• What to work on: Every line below from the one containing "Guy Fawkes." through the one containing "distressed animals." must be transcribed exactly. Omit all lines outside that stretch.

Page-level text extractions:
=== Section Start ===
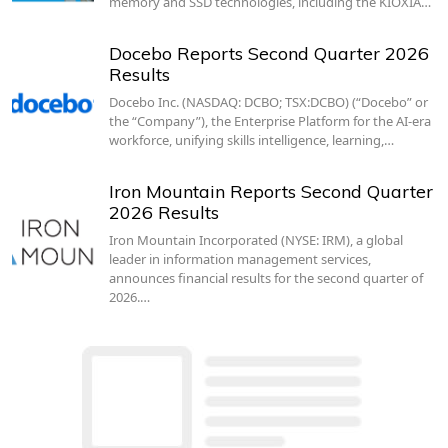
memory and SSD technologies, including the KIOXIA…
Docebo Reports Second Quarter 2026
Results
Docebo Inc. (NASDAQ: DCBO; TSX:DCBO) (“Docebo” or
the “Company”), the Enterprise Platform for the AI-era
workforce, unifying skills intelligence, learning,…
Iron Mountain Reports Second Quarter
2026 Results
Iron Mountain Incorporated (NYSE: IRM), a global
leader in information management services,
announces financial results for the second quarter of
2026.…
=== Section End ===
=== Section Start ===
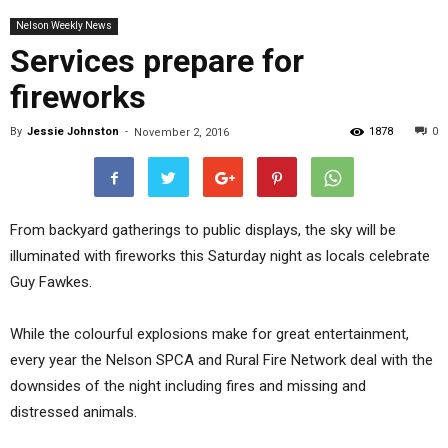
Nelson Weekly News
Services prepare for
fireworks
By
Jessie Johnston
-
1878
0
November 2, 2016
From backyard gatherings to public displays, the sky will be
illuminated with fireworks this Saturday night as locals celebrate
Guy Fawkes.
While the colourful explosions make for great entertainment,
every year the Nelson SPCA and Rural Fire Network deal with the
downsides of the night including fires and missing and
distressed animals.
=== Section End ===
=== Section Start ===
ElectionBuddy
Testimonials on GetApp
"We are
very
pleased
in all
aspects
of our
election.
=== Section End ===
• Output for this task:
Guy Fawkes.
While the colourful explosions make for great entertainment,
every year the Nelson SPCA and Rural Fire Network deal with the
downsides of the night including fires and missing and
distressed animals.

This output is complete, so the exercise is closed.